Publikationen Hierarchiestufe höher Vorherige Seite Nächste Seite

BIBLIOTHEKSDIENST Heft 10, 98

Zeitenwende

Digitalisierung historischer Buchbestände im Max-Planck-Institut für europäische Rechtsgeschichte in Frankfurt am Main

Ismene Deter

Einführung

Während die Bestände von Bibliotheken bisher lediglich über bibliographische Daten erschlossen werden, markiert die Bereitstellung der Texte selbst in elektronischer Form einen Sprung in eine neue Dimension der Erschließung, aus der die Forschung unmittelbar Nutzen ziehen wird. Neue Aufgaben stehen bevor, die das Gesicht der traditionellen Bibliothek entscheidend verändern werden. Am Ende des Jahrhunderts, in dem - wie es Robert Musil einmal nannte - das Katalogzimmer als "das Allerheiligste der Bibliothek" galt, schicken sich die Bibliotheken an, ihre Schätze auch über Netze zu öffnen: Zeitenwende im doppelten Sinn.

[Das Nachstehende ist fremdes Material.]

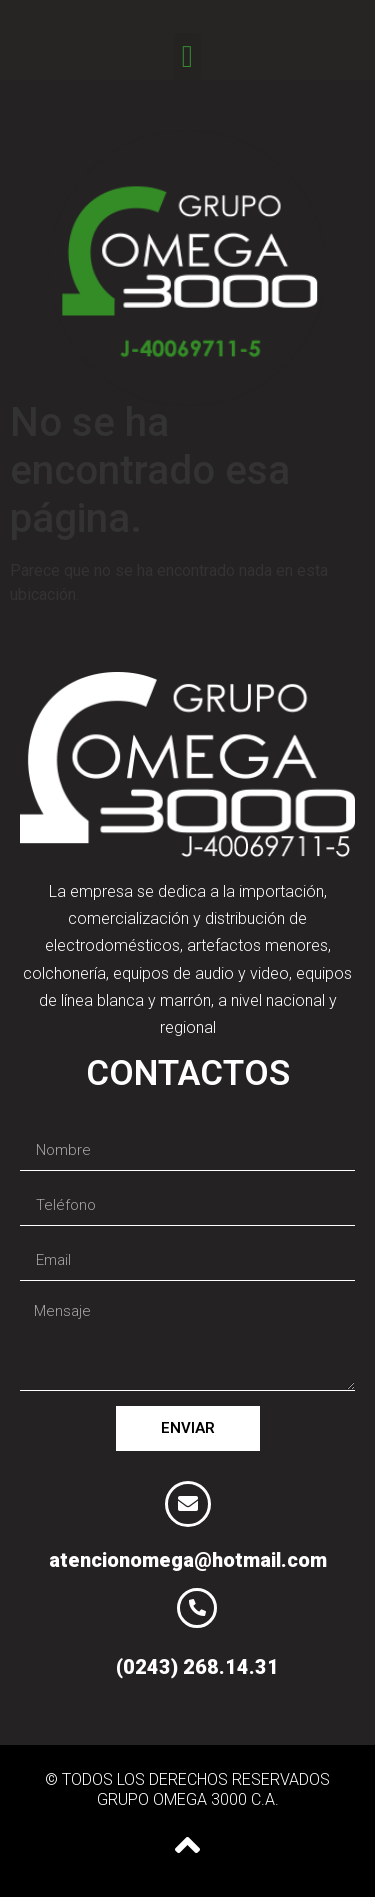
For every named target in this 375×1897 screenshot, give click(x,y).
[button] (187, 56)
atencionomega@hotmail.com (188, 1560)
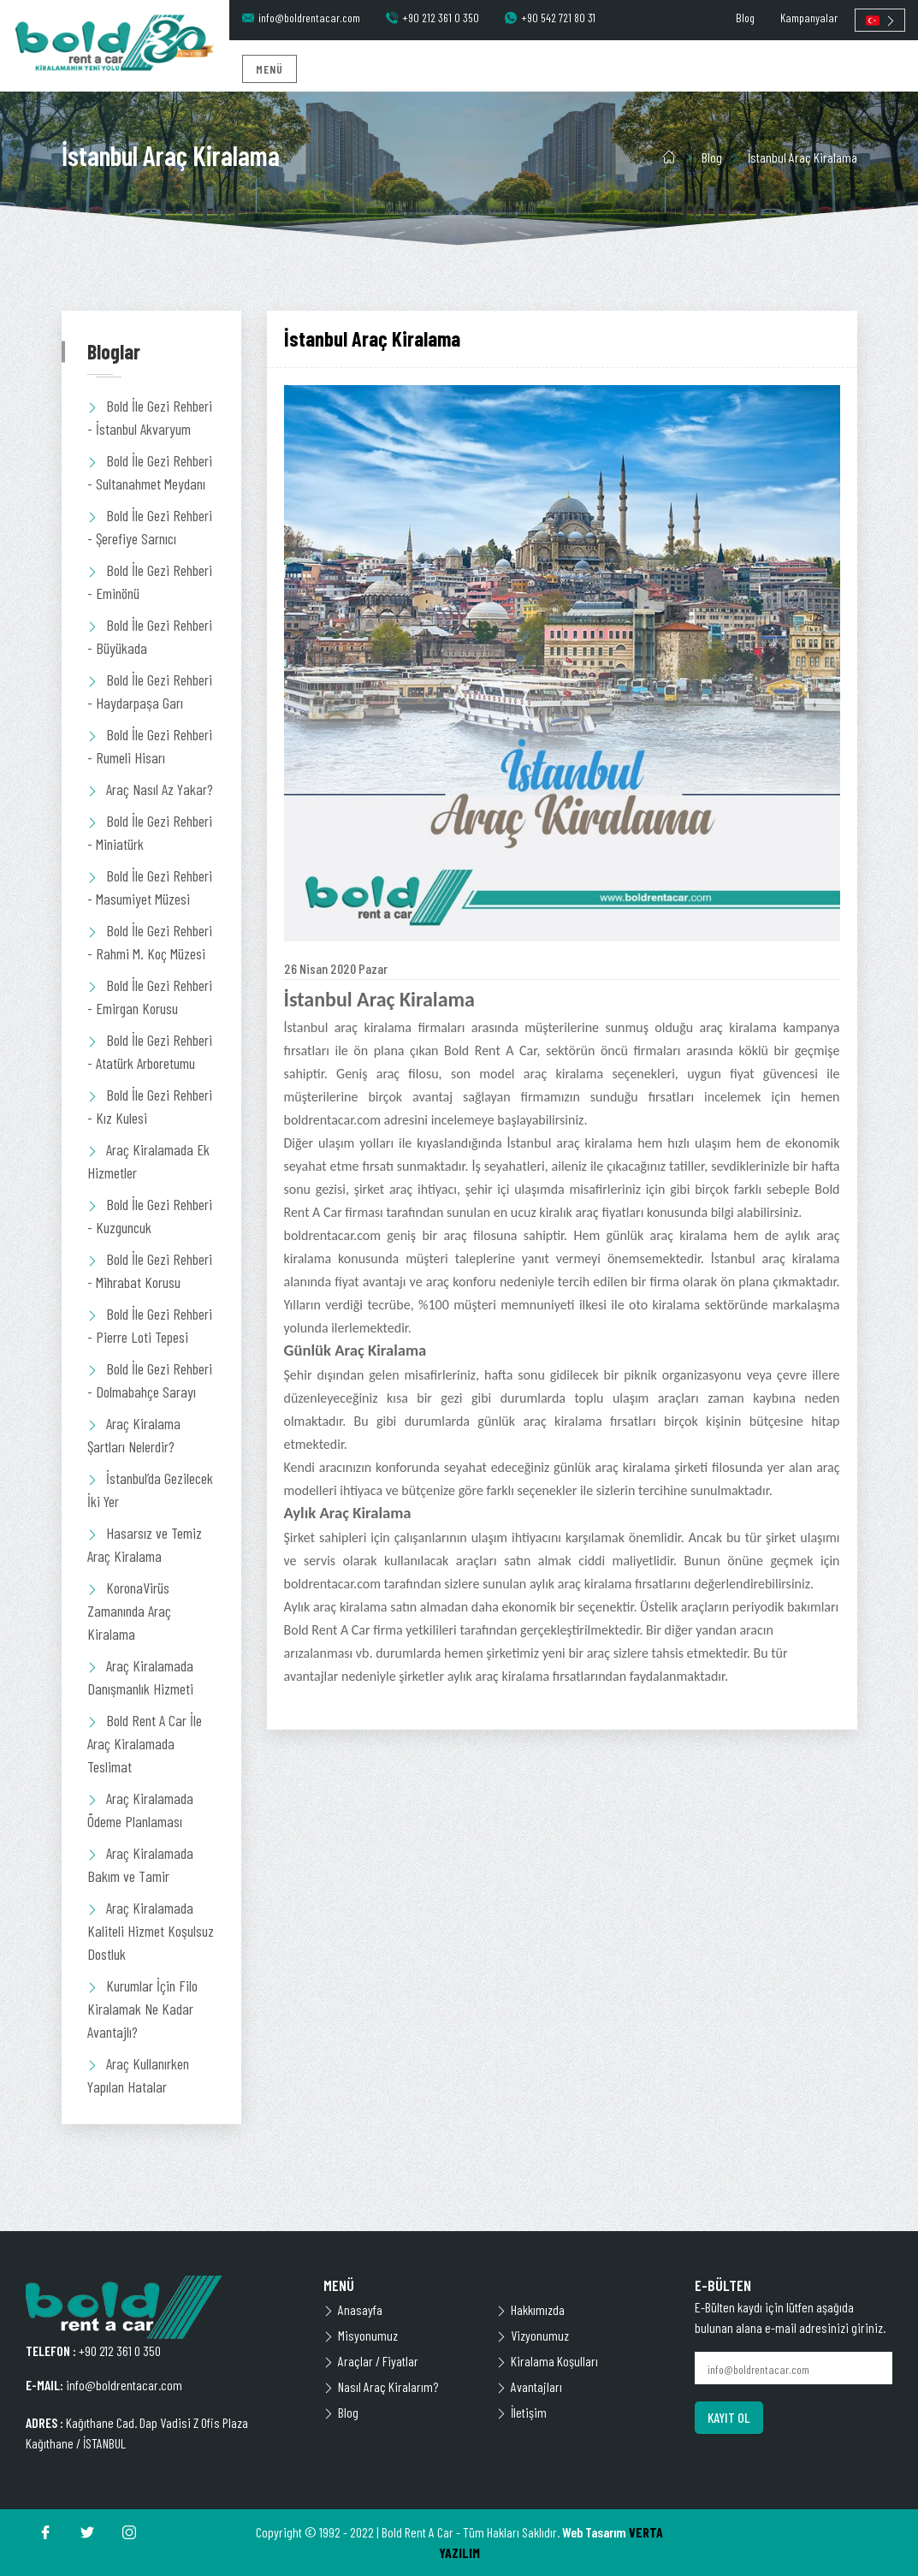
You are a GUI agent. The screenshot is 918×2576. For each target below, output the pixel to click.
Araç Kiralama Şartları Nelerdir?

Tatsächlich eröffnen sich mit der elektronischen Erfassung von Texten und ihrer Bereitstellung durch das World Wide Web nicht nur neue Formen wissenschaftlicher Information und Kommunikation, sondern auch Möglichkeiten für einen direkten Zugang zu Bibliotheksbeständen, unabhängig von Ort, Zahl und Zeitpunkt des Zugriffs. Zahlreiche Bibliotheken werden mit ausgesuchten Quellenbeständen die Gelegenheit für einen verbesserten Zugang ergreifen. Doch sollte die Chance vor allem auch von solchen Bibliotheken genutzt werden, deren Bestände, zum Nachteil des Benutzers, zunehmend eingeschränkten Bedingungen des Zugangs unterliegen. Spezialbestände, bibliophile Werke, historische Quellen, die durch Schäden, insbesondere durch Papierzerfall, angegriffen, der Benutzung womöglich bereits entzogen und daher für die Forschung nahezu unzugänglich geworden sind: sie alle können langfristig von den erweiterten Nutzungsmöglichkeiten profitieren, die die Digitalisierung ermöglicht. Eine wirksamere Lösung für die Probleme bei der Bereitstellung kaum lokalisierbarer, schwer zugänglicher Bestände dürfte sich kaum finden lassen: Musealisierte Werke lösen sich aus ihrer Isolation und der Bindung an einen Ort und werden, digital erfaßt und vernetzt, für jedermann zu jeder Zeit greifbar.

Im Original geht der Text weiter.